Albain is excited to share the study results with her clients in her practice. One of them, a 59-year-old woman came to her office recently with a recurrence score of 17, and was seriously considering chemotherapy.
"My first clinic when I get back, she's on my schedule and it's going to be fun showing her this," she says.
Women can have the tendency to turn towards chemo, even if the results have a relatively small benefit, Albain says.

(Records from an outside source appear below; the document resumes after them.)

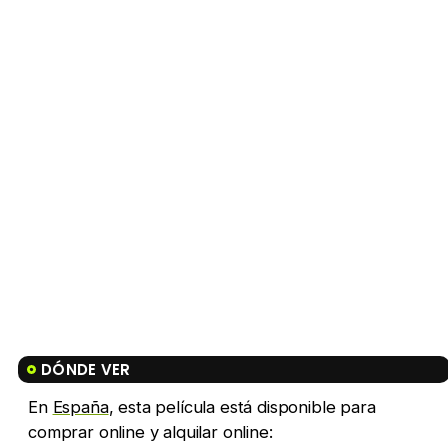
DÓNDE VER
En
España
, esta película está disponible para
comprar online y alquilar online: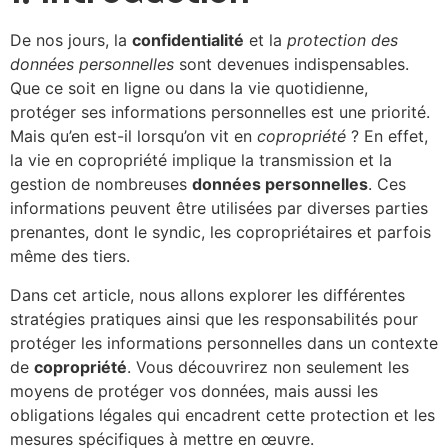
De nos jours, la
confidentialité
et la
protection des
données personnelles
sont devenues indispensables.
Que ce soit en ligne ou dans la vie quotidienne,
protéger ses informations personnelles est une priorité.
Mais qu’en est-il lorsqu’on vit en
copropriété
? En effet,
la vie en copropriété implique la transmission et la
gestion de nombreuses
données personnelles
. Ces
informations peuvent être utilisées par diverses parties
prenantes, dont le syndic, les copropriétaires et parfois
même des tiers.
Dans cet article, nous allons explorer les différentes
stratégies pratiques ainsi que les responsabilités pour
protéger les informations personnelles dans un contexte
de
copropriété
. Vous découvrirez non seulement les
moyens de protéger vos données, mais aussi les
obligations légales qui encadrent cette protection et les
mesures spécifiques à mettre en œuvre.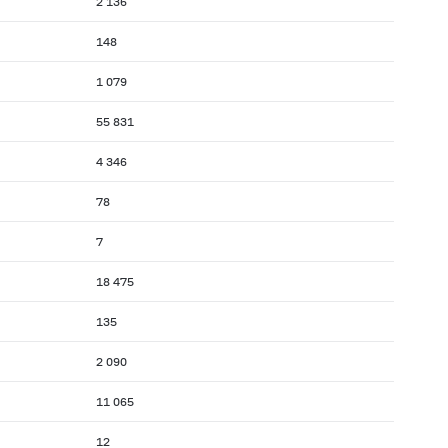
2 136
148
1 079
55 831
4 346
78
7
18 475
135
2 090
11 065
12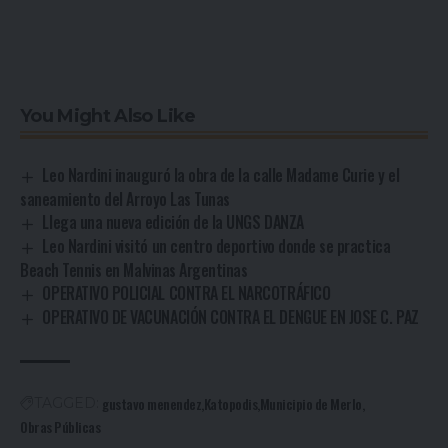
You Might Also Like
Leo Nardini inauguró la obra de la calle Madame Curie y el
saneamiento del Arroyo Las Tunas
Llega una nueva edición de la UNGS DANZA
Leo Nardini visitó un centro deportivo donde se practica
Beach Tennis en Malvinas Argentinas
OPERATIVO POLICIAL CONTRA EL NARCOTRÁFICO
OPERATIVO DE VACUNACIÓN CONTRA EL DENGUE EN JOSE C. PAZ
gustavo menendez
Katopodis
Municipio de Merlo
TAGGED:
Obras Públicas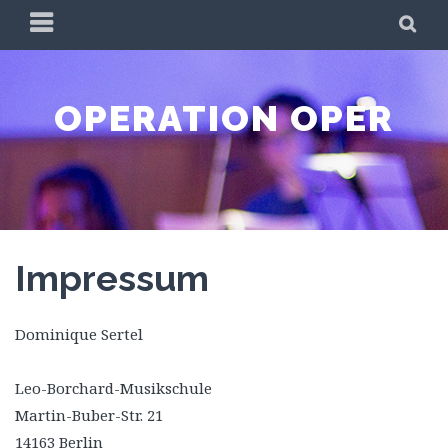
Skip
PRIMARY
SE
to
MENU
content
OPERATION OPER
Impressum
Dominique Sertel
Leo-Borchard-Musikschule
Martin-Buber-Str. 21
14163 Berlin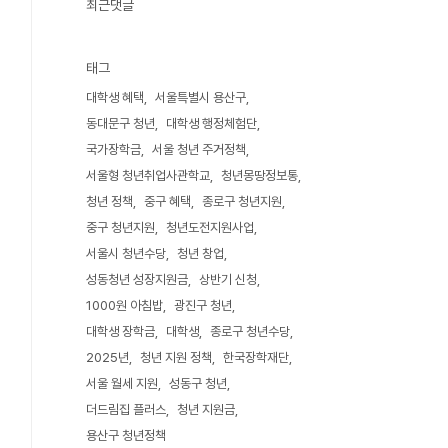
최근댓글
태그
대학생 혜택
서울특별시 용산구
동대문구 청년
대학생 행정체험단
국가장학금
서울 청년 주거정책
서울형 청년취업사관학교
청년몽땅정보통
청년 정책
중구 혜택
종로구 청년지원
중구 청년지원
청년도전지원사업
서울시 청년수당
청년 창업
성동청년 성장지원금
상반기 신청
1000원 아침밥
광진구 청년
대학생 장학금
대학생
종로구 청년수당
2025년
청년 지원 정책
한국장학재단
서울 월세 지원
성동구 청년
더드림집 플러스
청년 지원금
용산구 청년정책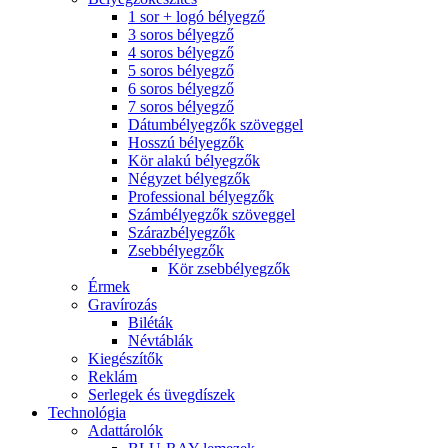
1 sor + logó bélyegző
3 soros bélyegző
4 soros bélyegző
5 soros bélyegző
6 soros bélyegző
7 soros bélyegző
Dátumbélyegzők szöveggel
Hosszú bélyegzők
Kör alakú bélyegzők
Négyzet bélyegzők
Professional bélyegzők
Számbélyegzők szöveggel
Szárazbélyegzők
Zsebbélyegzők
Kör zsebbélyegzők
Érmek
Gravírozás
Biléták
Névtáblák
Kiegészítők
Reklám
Serlegek és üvegdíszek
Technológia
Adattárolók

A little boost can outweigh the risks of the treatment for these patients. "Now, we're not going to have to have that long discussion," she says.
Looking ahead, Sparano hopes to see if this research could be applied to patients whose cancer has already spread to the lymph nodes, which is prognostic for a higher rate of recurrence. Further research could mean sparing some higher-risk patients from chemotherapy.